Мы любим Украину, уважаем, у нас там родственники. Конечно, мы должны общаться, мы должны ездить друг к другу в гости, мы должны торговать друг с другом. У нас есть, что предложить Украине, и с удовольствием примем то, что есть у них. Но у нас свои пути дальнейшего нашего развития. У нас путь в Евразийское сообщество с нашим видением внутреннего государственного устройства. У той Украины пока видение совсем другого пути их развития. Вот это должен понять Киев, что мы самостоятельное государство.
— Ранее представителями Кремля говорилось о том, что все-таки они-то видят как раз восток Украины в составе .
— А кем говорилось? В Кремле, когда я бывал в Москве в последнее время, есть такое выражение интересное: в Москве очень много кремлевских башен, и в каждой башне есть свой начальник, хотя есть одна башня.
— Не в этом дело. Все-таки для вас Донецкая народная республика, Луганская народная республика — это некая конфедерация, федерация в составе Украины или отдельные независимые государства?
— Отдельные независимые государства.
— И я так понимаю, что это главное условие переговоров с Украиной, на которые вы готовы пойти с Киевом?
— Да, это то, что Украина не может пока воспринять.
— Как вы считаете, когда Киев будет готов говорить с вами на эту тему, и будет ли готов когда-либо?

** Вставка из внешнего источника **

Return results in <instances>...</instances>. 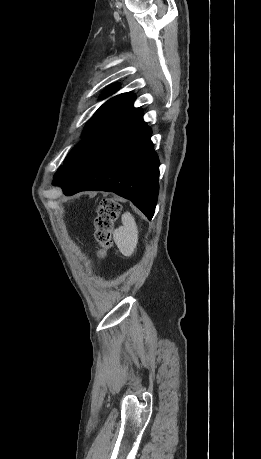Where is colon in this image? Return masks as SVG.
Segmentation results:
<instances>
[{"instance_id": "colon-1", "label": "colon", "mask_w": 261, "mask_h": 459, "mask_svg": "<svg viewBox=\"0 0 261 459\" xmlns=\"http://www.w3.org/2000/svg\"><path fill=\"white\" fill-rule=\"evenodd\" d=\"M120 204L112 197L104 198L95 219V239L98 244L97 256L103 259L111 246V235L119 218Z\"/></svg>"}]
</instances>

— Надеемся, что будет когда-то готов, когда поймет бесперспективность отправки на гибель своих сынов, которых он уже по третьему и по четвертому кругу мобилизует и сюда отправляет. Мы все это знаем. В России знают, и на Украине знают, что люди, которые идут сюда гибнуть, непонятно за чьи интересы, они задают тому же Порошенко вопросы: "Что мы там делаем? Чьи интересы мы там защищаем? Порошенко, Коломойского и Обамы? У нас интересы в Виннице, во Львове, в Ровно и так далее". Вот там их интересы, там корова, там земля, там рабочее место. Но мы, ДНР и ЛНР, не нападаем на эти территории. Отчего мы идем туда, что мы хотим там? Посмотрите, на четверг анонсировано в Киеве выступление тех бойцов, которые вышли отсюда, батальон "Днепр", "Азов", еще некоторые, которые в четверг приедут к администрации президента и поставят ему вопрос: "За что мы там кладем свои головы?" Они не понимают.
— Борис Алексеевич, ДНР и ЛНР в будущем вы как-то связываете вместе, или это будут отдельные два государства?

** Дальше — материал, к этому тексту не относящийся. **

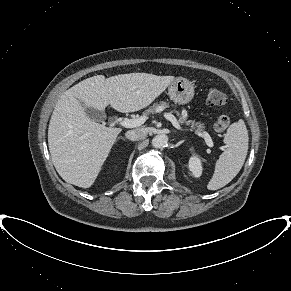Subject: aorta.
Wrapping results in <instances>:
<instances>
[{"label":"aorta","instance_id":"obj_1","mask_svg":"<svg viewBox=\"0 0 291 291\" xmlns=\"http://www.w3.org/2000/svg\"><path fill=\"white\" fill-rule=\"evenodd\" d=\"M151 143L155 148H164L168 143V136L165 134H158L152 139Z\"/></svg>","mask_w":291,"mask_h":291}]
</instances>
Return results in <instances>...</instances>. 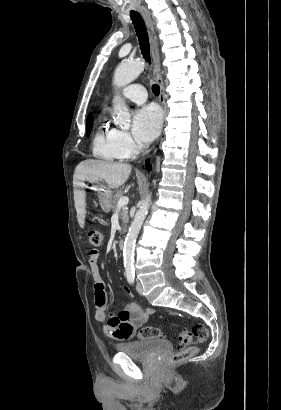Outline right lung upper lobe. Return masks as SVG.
<instances>
[{
  "label": "right lung upper lobe",
  "instance_id": "1",
  "mask_svg": "<svg viewBox=\"0 0 281 410\" xmlns=\"http://www.w3.org/2000/svg\"><path fill=\"white\" fill-rule=\"evenodd\" d=\"M92 116V114L90 113L88 117Z\"/></svg>",
  "mask_w": 281,
  "mask_h": 410
}]
</instances>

— Нет, это будет конфедерация двух государств.
— Именно конфедерация?
— У нас единая внешняя политика, у нас есть объединенная промышленная структура, у нас есть единые интересы по защите нашей территории, у нас одна граница с сопредельными государствами. Это вопросы, которые мы должны решать совместно. Возможно, у нас будет единая валютно-кредитная политика и система. Вот те вопросы, что нас объединяют.